THE TASK - Output the listing below exactly, minus its images.

MATERIAL PROVIDED -
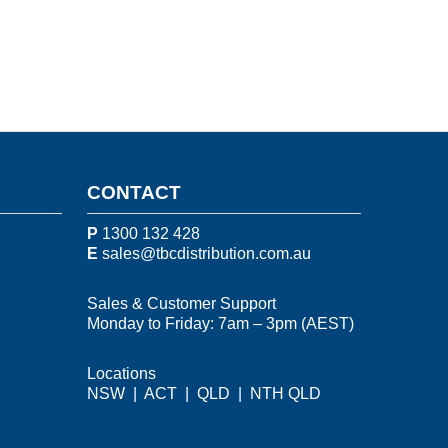
CONTACT
P
1300 132 428
E
sales@tbcdistribution.com.au
Sales & Customer Support
Monday to Friday: 7am – 3pm (AEST)
Locations
NSW
|
ACT
|
QLD
|
NTH QLD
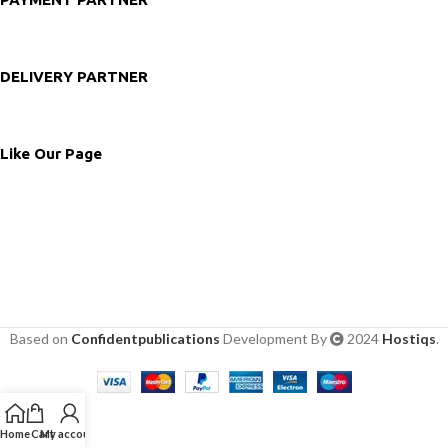
DELIVERY PARTNER
Like Our Page
Based on
Confidentpublications
Development By
2024
Hostiqs
.
Home
Cart
My account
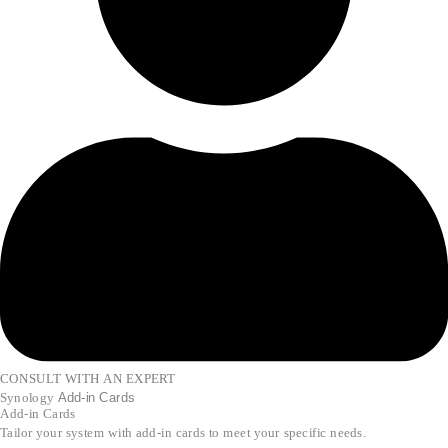
CONSULT WITH AN EXPERT
Synology
Add-in Cards
Add-in Cards
Tailor your system with add-in cards to meet your specific needs.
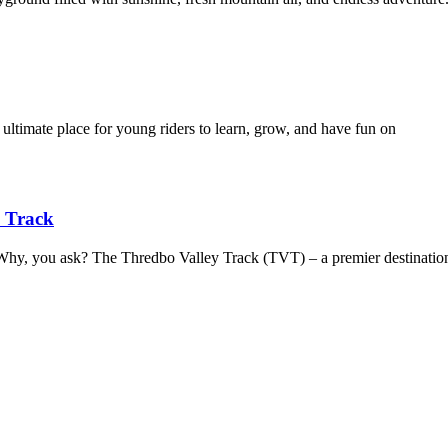
 ultimate place for young riders to learn, grow, and have fun on
y Track
. Why, you ask? The Thredbo Valley Track (TVT) – a premier destinatio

EXERCISE SOLUTION -
CONTACT
P
1300 132 428
E
sales@tbcdistribution.com.au
Sales & Customer Support
Monday to Friday: 7am – 3pm (AEST)
Locations
NSW
|
ACT
|
QLD
|
NTH QLD
DELIVERY PARTNER
Like Our Page
Based on
Confidentpublications
Development By
2024
Hostiqs
.
Home
Cart
My account
CONSULT WITH AN EXPERT
Synology
Add-in Cards
Add-in Cards
Tailor your system with add-in cards to meet your specific needs.
 ultimate place for young riders to learn, grow, and have fun on
y Track
. Why, you ask? The Thredbo Valley Track (TVT) – a premier destinatio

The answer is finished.